Resistance of transgenic tomato to cucumber mosaic cucumovirus under field conditions

Since the summer of 1993, transgenic tomato plants expressing the coat protein (CP) genes of cucumber mosaic cucumovirus have been tested under field conditions to assess the level of resistance and agronomic performance. Trials were performed in different areas in Italy and the target virus in the majority of tests was spread naturally by the indigenous aphid populations. Twenty-three homozygous lines of variety UC82B, transformed to contain four different CP genes of CMV, were evaluated. The lines were preselected for CP expression, single gene copy, and virus resistance in growth chamber experiments. In general, CMV resistance was confirmed under field conditions though resistance in the field was less effective than what was observed in growth chamber experiments. The resistance observed in multi-year and multi-location experiments is of commercial value for several of the most resistant lines. Engineered resistance upon transfer to Italian varieties by breeding or direct transformation will be used in tomato production in Italy or elsewhere.

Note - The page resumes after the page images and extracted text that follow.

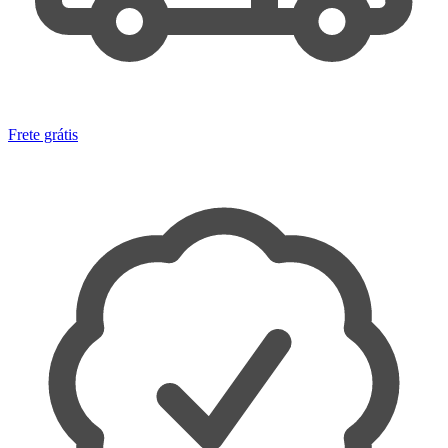
Frete grátis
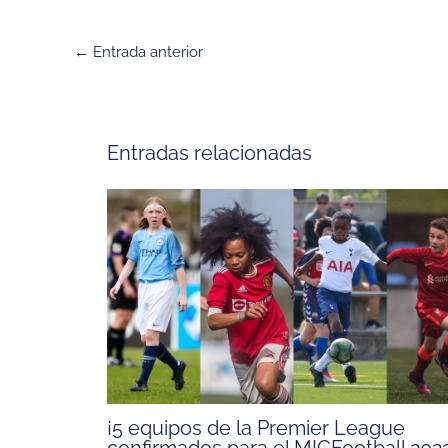
←
Entrada anterior
Entradas relacionadas
¡5 equipos de la Premier League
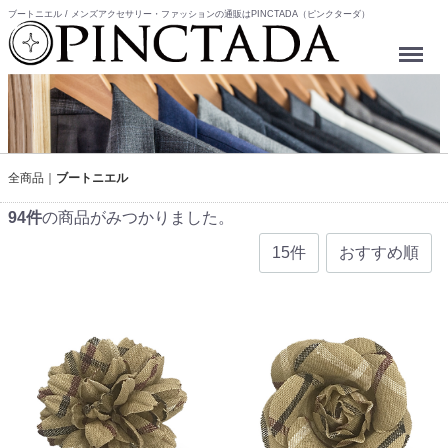
ブートニエル / メンズアクセサリー・ファッションの通販はPINCTADA（ピンクターダ）
Menu
全商品
ブートニエル
94
件
の商品がみつかりました。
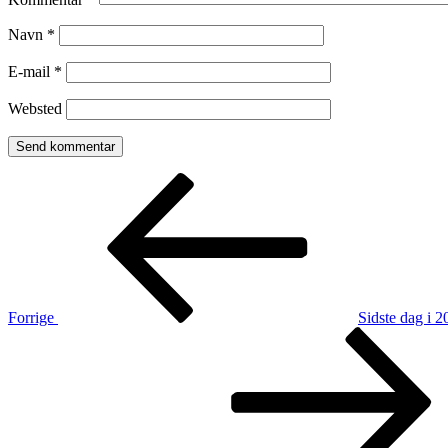
Navn
*
E-mail
*
Websted
Indlægsnavigation
Forrige
indlæg
Forrige
Sidste dag i 2
Næste
indlæg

Molecular Diagnosis of "Chrysanthemum stunt viroid" for Routine Indexing

In 2002, a two-year study was started to check for Chrysanthemum stunt viroid (CSVd) during the production and selective breeding of new chrysanthemum varieties in a central-Italy flower-growing farm. Two molecular techniques, one-tube RT-PCR and tissue printing for hybridization assays, were improved for their effectiveness in viroid detection at different stages of plant selection. Both molecular techniques proved sensitive, reliable and easy to apply in a programme of routine indexing for the production of new and healthy chrysanthemum varieties.

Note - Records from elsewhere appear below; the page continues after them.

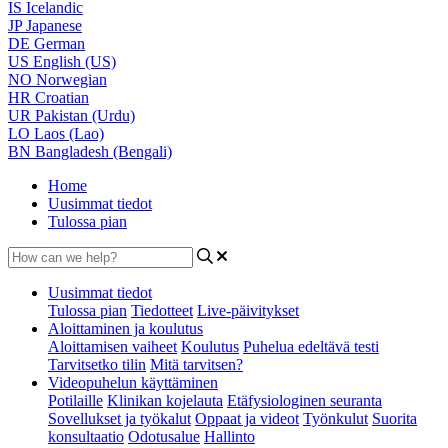
IS
Icelandic
JP
Japanese
DE
German
US
English (US)
NO
Norwegian
HR
Croatian
UR
Pakistan (Urdu)
LO
Laos (Lao)
BN
Bangladesh (Bengali)
Home
Uusimmat tiedot
Tulossa pian
Uusimmat tiedot
Tulossa pian
Tiedotteet
Live-päivitykset
Aloittaminen ja koulutus
Aloittamisen vaiheet
Koulutus
Puhelua edeltävä testi
Tarvitsetko tilin
Mitä tarvitsen?
Videopuhelun käyttäminen
Potilaille
Klinikan kojelauta
Etäfysiologinen seuranta
Sovellukset ja työkalut
Oppaat ja videot
Työnkulut
Suorita
konsultaatio
Odotusalue
Hallinto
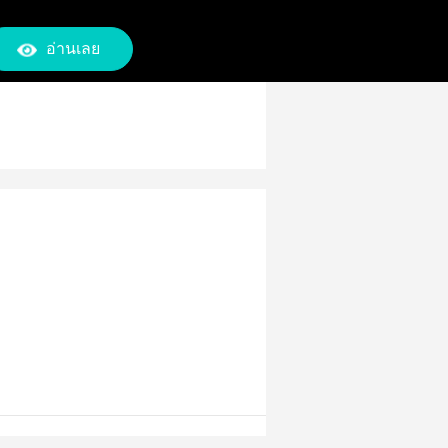
อ่านเลย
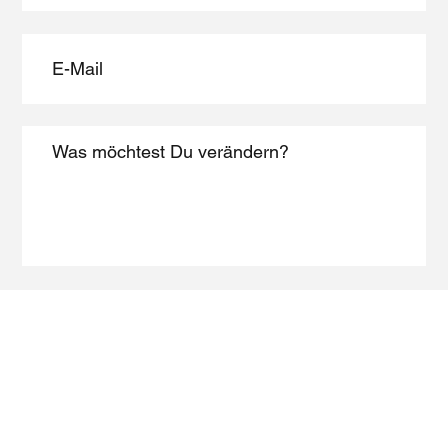
Absenden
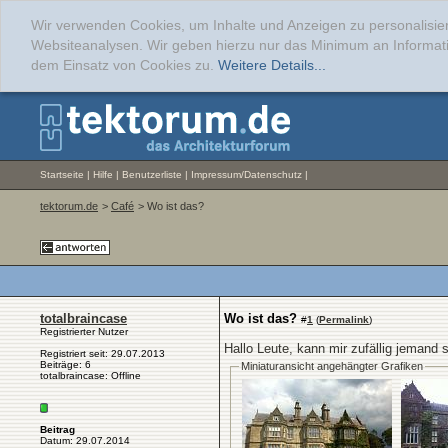
Wir verwenden Cookies, um Inhalte und Anzeigen zu personalisier
Websiteanalysen. Wir geben hierzu nur das Minimum an Informati
dem Einsatz von Cookies zu.
Weitere Details...
Startseite
|
Hilfe
|
Benutzerliste
|
Impressum/Datenschutz
|
tektorum.de
>
Café
> Wo ist das?
totalbraincase
Wo ist das?
#
1
(
Permalink
)
Registrierter Nutzer
Hallo Leute, kann mir zufällig jeman
Registriert seit: 29.07.2013
Beiträge: 6
Miniaturansicht angehängter Grafiken
totalbraincase: Offline
Beitrag
Datum: 29.07.2014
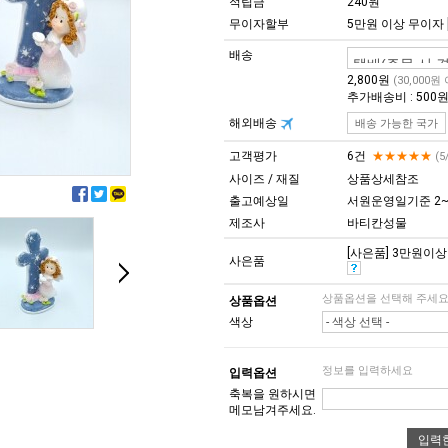
적립금
240원
무이자할부
5만원 이상 무이자
배송
2,800원
(30,000원
추가배송비 : 500
해외배송
배송 가능한 국가
고객평가
6건
★★★★★
(5
사이즈 / 재질
상품상세참조
출고예상일
서원운영일기준 2~
제조사
바티칸성물
[사은품] 3만원이상 구
사은품
상품옵션을 선택해 주세
상품옵션
색상
- 색상 선택 -
정보를 입력하세요
입력옵션
축복을 원하시면
메모남겨주세요.
입력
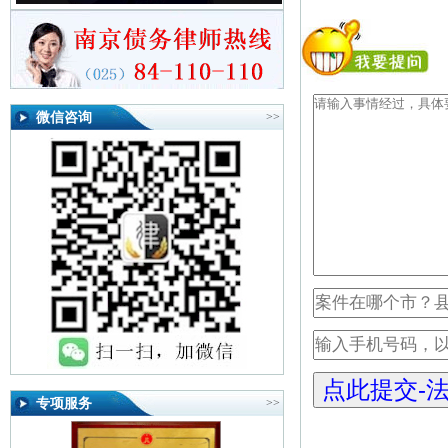
微信咨询
>>
专项服务
>>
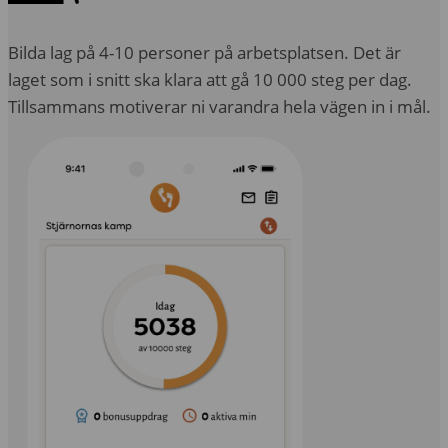
Bilda lag på 4-10 personer på arbetsplatsen. Det är
laget som i snitt ska klara att gå 10 000 steg per dag.
Tillsammans motiverar ni varandra hela vägen in i mål.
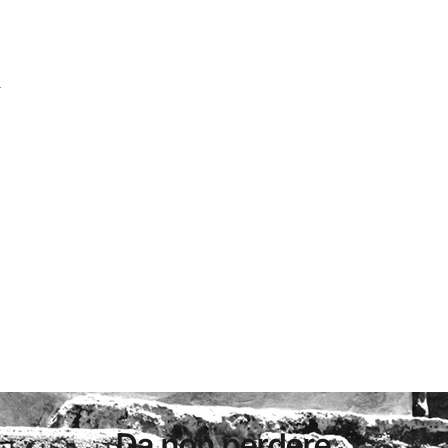
l
Da non perdere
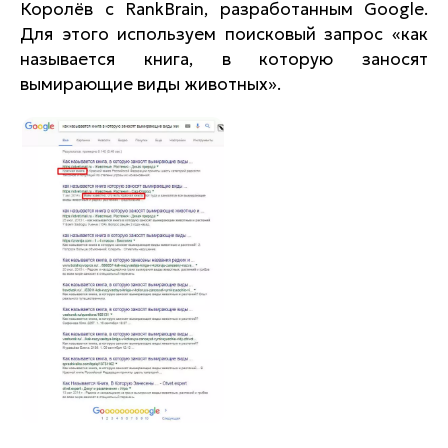
Королёв с RankBrain, разработанным Google.
Для этого используем поисковый запрос «как
называется книга, в которую заносят
вымирающие виды животных».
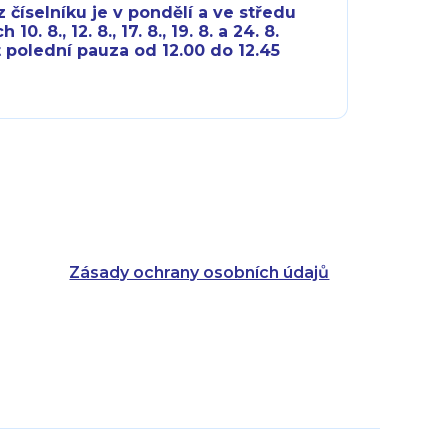
 číselníku je v pondělí a ve středu
10. 8., 12. 8., 17. 8., 19. 8. a 24. 8.
 polední pauza od 12.00 do 12.45
8:00 - 18:00
8:00 - 18:00
8:00 - 16:00
8:00 - 13:00
8:00 - 18:00
8:00 - 18:00
8:00 - 16:00
8:00 - 13:00
Zásady ochrany osobních údajů
8:00 - 14:30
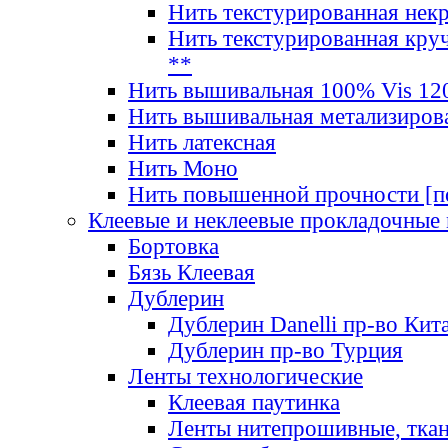
Нить текстурированная нек
Нить текстурированная круч
**
Нить вышивальная 100% Vis 120
Нить вышивальная метализиров
Нить латексная
Нить Моно
Нить повышенной прочности [под
Клеевые и неклеевые прокладочные
Бортовка
Бязь Клеевая
Дублерин
Дублерин Danelli пр-во Кит
Дублерин пр-во Турция
Ленты технологические
Клеевая паутинка
Ленты нитепрошивные, ткан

Optimization and improvement of oligonucleotide microarray-based detection of tomato viruses and pospiviroids

Tomato (Solanum lycopersicum L.) is a vegetable crop which is affected by many viruses and several viroids, causing significant economic loss. Their detection and identification is of critical importance for plant protection and quarantine and certification programs. The potential was examined of an array based on the Combimatrix platform for the detection of 37 viruses belonging to 13 families, one of which is unassigned, together with six pospiviroid species, genus Pospiviroid, family Pospiviroidae. More than 470 oligonucleotide probes (40-mer) were selected for the microarray diagnostic technique developed in this investigation. Most of the virus probes were highly specific and were able to identify tomato viruses. Most pospiviroid probes, however, were non-specific in terms of species, but were specific at the genus level as they hybridized to members of the genus Pospiviroid. Only one probe of the Tomato apical stem viroid was species specific. The repeatability and specificity of the Combimatrix method showed that it can be considered for routine diagnostic use in suspected tomato germplasm since it detected 37 viruses and one pospiviroid at the species level and 5-6 pospiviroids at the genus level. The estimated cost for testing of a single tomato virus is similar to or less than the cost of using ELISA.

Occurrence of dapple fruit of plum in Italy

In the course of a field survey of viroids of stone fruit trees in southern Italy, we encountered some particular fruit symptoms in plum cv. Florentia and Sorriso di Primavera, which resembled the symptoms of a disease described in Japan in 1989 and was named dapple fruit disease. Symptoms consisted mainly of discolored spots on the fruit skins, and led to loss of market value. Hop stunt viroid (HSVd) was found in all symptomatic trees, but not in any symptomless samples. No other viroid was found in these trees. All samples were also checked for the more common viruses affecting plum. Apple chlorotic leaf spot trichovirus (ACLSV) was detected in both symptomatic and symptomless trees in similar percentages but no other viruses were found in any of the samples. These results provide evidence for the belief that HSVd is the cause of dapple fruit. This is the first report of dapple fruit in Italy.